◆ Instructions for the task
With every picture left out, restate the listing below exactly as written.

◆ Records shown

BEGIN

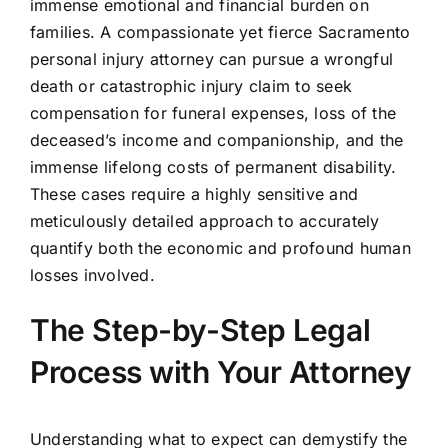
immense emotional and financial burden on
families. A compassionate yet fierce Sacramento
personal injury attorney can pursue a wrongful
death or catastrophic injury claim to seek
compensation for funeral expenses, loss of the
deceased’s income and companionship, and the
immense lifelong costs of permanent disability.
These cases require a highly sensitive and
meticulously detailed approach to accurately
quantify both the economic and profound human
losses involved.
The Step-by-Step Legal
Process with Your Attorney
Understanding what to expect can demystify the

END

◆ Answer space
immense emotional and financial burden on
families. A compassionate yet fierce Sacramento
personal injury attorney can pursue a wrongful
death or catastrophic injury claim to seek
compensation for funeral expenses, loss of the
deceased’s income and companionship, and the
immense lifelong costs of permanent disability.
These cases require a highly sensitive and
meticulously detailed approach to accurately
quantify both the economic and profound human
losses involved.
The Step-by-Step Legal
Process with Your Attorney
Understanding what to expect can demystify the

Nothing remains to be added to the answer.